このとき、アンソニーはもちろんチームメイトの誰も歴史的な夜になるとは思っていなかっただろう。
日本時間1月25日に行われたボブキャッツ戦で、アンソニーは今季NBAハイの62得点をマーク。
バーナード・キングスのフランチャイズ記録(60得点)、そしてコービー・ブライアントのマディソン・スクエア・ガーデンでの記録(61得点)を塗り替え、新記録を樹立した。
試合後、アンソニーは次のように話している。
「まだ夢のようだよ。ここ(マディソン・スクエア・ガーデン)で今夜ほど興奮したことはないんだ。これほどまでファンが盛り上がったことは去年からなかったしね。とにかく感覚を取り戻せて良かった」
「チーム全員にとって、今日みたいな勝利が必要だった。もちろん俺にもね。チームとして自信をつけたかったんだ」
これまでのアンソニーのNBAキャリアハイは50得点。
ボブキャッツ戦では前半だけで37得点を記録し、後半にNBAキャリアハイを更新してからというもの、アンソニーがボールを持つたびにマディソン・スクエア・ガーデンはファンの喝采で包まれた。
「メロ!」と叫ぶファンはこの時を待っており、歴史が塗り替えられたことに感動していたのだ。
現在のボブキャッツのコーチ陣には、ニックスのレジェンドであるパトリック・ユーイングがいる。
そしてボブキャッツのオーナーは“バスケットボールの神様”ことマイケル・ジョーダンだ。
この偉大なレジェンド2人の前で達成した記録というものは、また格別だったのだろう。
アンソニーは、「彼(ジョーダン)は見ていたと思うよ。今夜、俺が歴史を塗り替えてやった。でも、こんな偉業を成せる選手なんて本当にごく一部だと思う。今日みたいなゾーンに入ることができる選手って本当に少ないんだよ」と自信満々にコメント。
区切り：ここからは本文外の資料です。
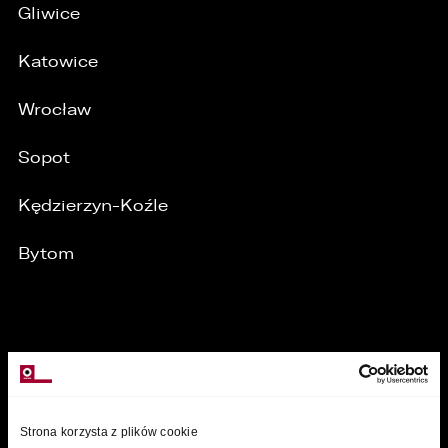
Gliwice
Katowice
Wrocław
Sopot
Kędzierzyn-Koźle
Bytom
MARKI
Strona korzysta z plików cookie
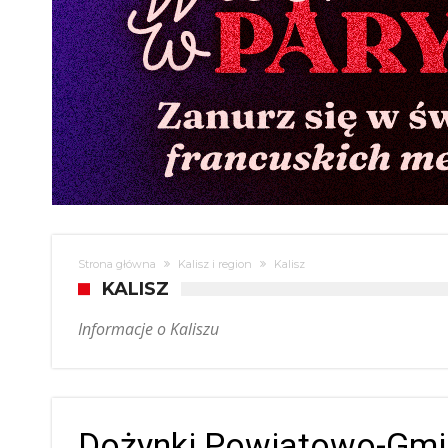
Strona główna
Kalisz i region
Kalisz
KALISZ
Informacje o Kaliszu
Dożynki Powiatowo-Gmi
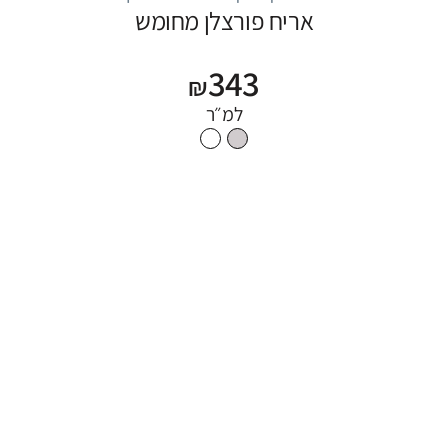
אריח פורצלן מחומש
343
₪
למ״ר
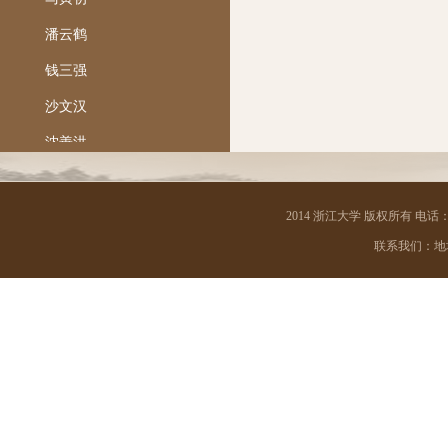
潘云鹤
钱三强
沙文汉
沈善洪
陶葆廉
王季午
2014 浙江大学 版权所有 电话：05
联系我们：地址 
吴朝晖
夏英武
杨士林
杨卫
郑树
郑小明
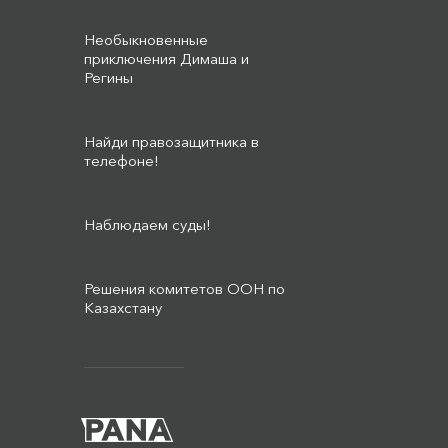
Необыкновенные
приключения Димаша и
Регины
Найди правозащитника в
телефоне!
Наблюдаем суды!
Решения комитетов ООН по
Казахстану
成す術なくボブキャッツのベンチに座っていたユーイングは、「今日は彼(アンソニー)のための夜だったね。彼が放つショットは全部入ってしまう気がしたよ。我々は彼にダブルチームを仕掛けてボールを奪おうとしたんだけど、それでも彼はホットなプレイを続けていたんだ」と称賛した。
アンソニーはFG35中23本(うち3Pは6本)を決めただけでなく、13リバウンドを記録して勝利に貢献。
チームメイトのタイソン・チャンドラーは、「すごかった!ニックスの選手がアリーナ記録を持つことになったから、本当に嬉しいよ」とアンソニーを称えた。
今季のニックスは低迷を続けているうえ、エースのアンソニーにはトレードの噂がつきまとっている。
いつの間にかアンソニーから笑顔がなくなっていたが、ベンチに下がると満面の笑みを浮かべ、チームメイトと抱き合って喜びを分かち合った。
「チームメイトが立ち上がって、笑顔で迎えてくれた。みんなが笑顔を取り戻したんだ。あいつらの笑顔を見ることができて、俺も嬉しいよ」
アンソニーの活躍が口火となり、ニックスが復活を遂げることができれば、熱烈なニックスファンとして知られるスパイク・リーも大喜びだろう。
リーにとっても忘れられない夜になったに違いない。